You know, this sudden gayness reveal has me confused about one thing – what was going on with Beardo stalking Sally? Before it was explained away as him having a pathetic crush on her, but now what did all that mean? Hopefully we’ll discover soon enough.

Then it’s back to the cabin, where Sally realizes that she won’t make it to morning without her medication, so she wants to head back to her cabin to get them. Of course, this is crazy, but she insists on going. The only thing stupider is Rico’s idea of taking some Crystal Meth to calm down. Of course, since it’s crystal meth, it’s actually going to put everyone already in a life or death struggle even farther on edge, so as plans go, it’s singularly awful. Not unlike the person who sees that the boat is sinking, and decides that the most important things to save before jumping into the water are the iron diving weights.

Over in Beardo’s cabin, the relationship drama drags on, as Beardo throws a hissy fit and tells Jock to leave. Jock does, then Beardo stares ominously at his reflection in a carving knife:

Seriously, what’s going on with that guy?

In her own cabin, Sally desperately searches for her drugs, but when she finds the bottle in the bathroom, it’s empty! Also, the drug she’s taking, ‘Lamistral’, doesn’t seem to exist. That pronouncement is based on a google search, though, so who knows? Sally’s problem goes a little beyond the unreliability of internet search engines, as someone has dumped her pills out into the toilet and urinated on them.

As if that weren’t disgusting enough, Sally figures her need for the pill is desperate enough to justify scooping one out of the toilet and then taking it immediately without bothering to even rinse it off in the sink.

Yes, Sally would be having an awful day even if Jason didn’t pick that exact moment to appear over Sally’s shoulder, in yet another fantastic rendering of the character by the artists:

Jason attacks with the knife and Sally defends herself with the lid off the toilet’s cistern.
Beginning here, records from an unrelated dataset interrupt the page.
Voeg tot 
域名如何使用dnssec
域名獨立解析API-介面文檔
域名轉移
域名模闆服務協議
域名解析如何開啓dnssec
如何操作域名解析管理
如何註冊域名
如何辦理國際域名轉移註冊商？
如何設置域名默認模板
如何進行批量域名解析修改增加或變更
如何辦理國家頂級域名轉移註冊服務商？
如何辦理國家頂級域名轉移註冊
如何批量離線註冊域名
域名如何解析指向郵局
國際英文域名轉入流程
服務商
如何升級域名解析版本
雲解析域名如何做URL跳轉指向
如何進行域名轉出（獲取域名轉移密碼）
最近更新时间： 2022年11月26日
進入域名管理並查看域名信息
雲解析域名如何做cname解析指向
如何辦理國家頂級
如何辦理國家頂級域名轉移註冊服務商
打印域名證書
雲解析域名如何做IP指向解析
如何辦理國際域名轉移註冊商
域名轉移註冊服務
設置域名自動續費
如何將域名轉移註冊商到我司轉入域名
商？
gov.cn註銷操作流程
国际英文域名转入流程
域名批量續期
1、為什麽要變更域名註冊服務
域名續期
The fight is quick, brutal, and ends with Sally killing Jason, smashing his head in with the porceline bludgeon until brains are spilled all over the floor.

No, once again, you didn’t read that wrong. As the issue ends, Sally reaches down and lifts off Jason’s mask, uncovering a secret so terrible that it won’t be revealed until next issue!
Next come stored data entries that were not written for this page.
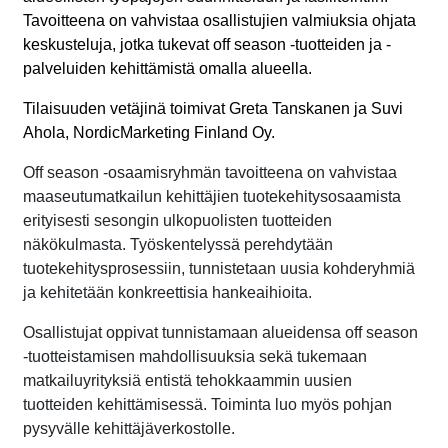
Tavoitteena on vahvistaa osallistujien valmiuksia ohjata
keskusteluja, jotka tukevat off season -tuotteiden ja -
palveluiden kehittämistä omalla alueella.
Tilaisuuden vetäjinä toimivat Greta Tanskanen ja Suvi
Ahola,
NordicMarketing Finland Oy.
Off season -osaamisryhmän tavoitteena on vahvistaa
maaseutumatkailun kehittäjien tuotekehitysosaamista
erityisesti sesongin ulkopuolisten tuotteiden
näkökulmasta. Työskentelyssä perehdytään
tuotekehitysprosessiin, tunnistetaan uusia kohderyhmiä
ja kehitetään konkreettisia hankeaihioita.
Osallistujat oppivat tunnistamaan alueidensa off season
-tuotteistamisen mahdollisuuksia sekä tukemaan
matkailuyrityksiä entistä tehokkaammin uusien
tuotteiden kehittämisessä. Toiminta luo myös pohjan
pysyvälle kehittäjäverkostolle.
Since the real Jason obviously isn’t dead (remember that first issue), this ending is a bit of a puzzler. The exposed brain certainly isn’t the sort of thing that Jason’s going to be bouncing back from, though, which once again raises the possibility of a copycat. Although just how a copycat would have wound up in Jason’s exact costume is yet another puzzler. More importantly, who could it be in the costume? None of our main cast members have had time to put on an elaborate getup since we last saw them, and the only secondary cast members are the man who’s starting the camp, and the Crazy Ralph replacement, neither of whom have had enough character development to make revealing them as a copycat killer make the slightest bit of sense.
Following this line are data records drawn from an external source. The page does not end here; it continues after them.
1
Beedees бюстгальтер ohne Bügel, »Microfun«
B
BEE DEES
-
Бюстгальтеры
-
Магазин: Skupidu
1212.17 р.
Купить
For that matter, who defiled Sally’s pills? That’s not Jason’s style either…

There had better be an awful lot of answers next time around.

Now for Part 5!

(*6 FJF – Actually, he basically hasn’t. With the exception of the Cop in Part 2, Survivalists in Jason Lives, and the Hitchhiker in Final Chapter, Jason has restricted his killing exclusively to nighttime. Except for Jason X, because, as we all know, it’s always Day in space.)